Herein, we investigated the expression and localisation of key markers of EMT and stemness in CRC cells exhibiting both CIN and MIN by establishing a system of adherent primary mesenchymal colon cancer cells and paired tumourspheres. These cells exhibited plasticity. We also observed an atypical nuclear localisation of N-cadherin, CD133 and the v6 splice form of CD44 glycoprotein (CD44v6) in the majority of the mesenchymal cells, suggesting a change in localisation from the plasma membrane to the nucleus, which could allow cell plasticity in CRC progression.
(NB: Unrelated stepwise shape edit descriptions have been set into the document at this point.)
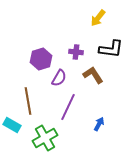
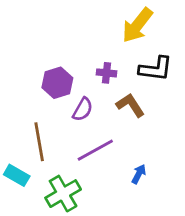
yellow arrow: (98, 18) -> (137, 25), size x1.5
purple line: (68, 107) -> (95, 150), turned 36

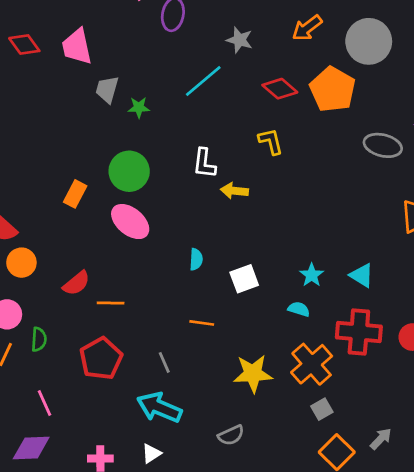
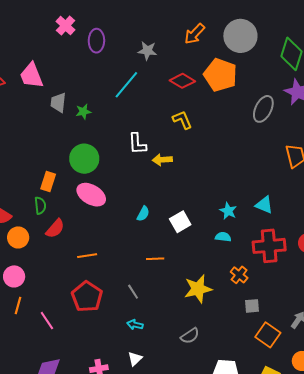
gray ellipse: (383, 145) -> (263, 109), turned -68
cyan semicircle: (196, 259) -> (143, 214), turned 35
red semicircle: (76, 283) -> (55, 229), moved
green semicircle: (39, 339) -> (40, 206), moved
orange cross: (312, 364) -> (239, 275), size x0.6
pink line: (45, 403) -> (47, 321), moved
cyan arrow: (159, 408) -> (135, 325), size x0.5
gray square: (322, 409) -> (252, 306), turned 35

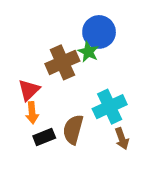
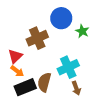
green star: (88, 52) -> (82, 31), moved
orange arrow: (32, 113) -> (17, 71), turned -48
black rectangle: (44, 137) -> (25, 87), size x1.5

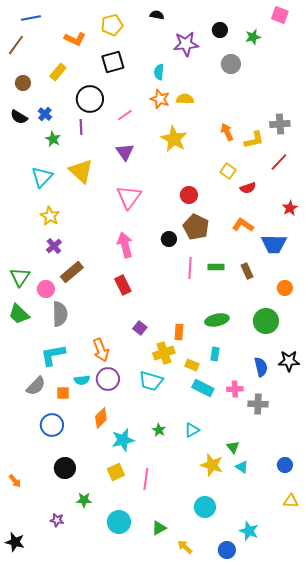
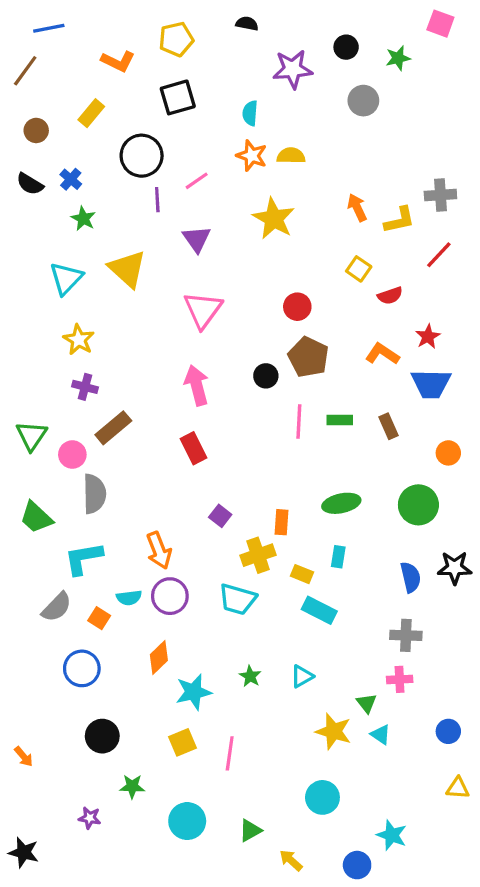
purple line: (81, 127) -> (157, 200), moved
red star: (290, 208) -> (428, 337), moved
purple cross: (54, 246) -> (85, 387), turned -35
green trapezoid: (19, 314) -> (36, 517), moved
pink cross: (235, 389) -> (400, 679), moved
orange square: (63, 393) -> (99, 618), turned 32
Finally, we demonstrated that GSK-3β inhibition reduced cell migration and cell plasticity in our experimental cell model, thus suggesting that GSK-3β may be a target for CRC therapy.

Materials and methods

Sample collection

CRC tissues and normal colorectal mucosa were obtained from patients with sporadic CRC, who were operated at the AOU Federico II and Istituto Nazionale dei Tumori (Naples, Italy) and primary cell cultures were established from these tissues. Data regarding tumour stage were recovered from the medical records of each patient, in accordance with the TNM classifications and tumour budding grades.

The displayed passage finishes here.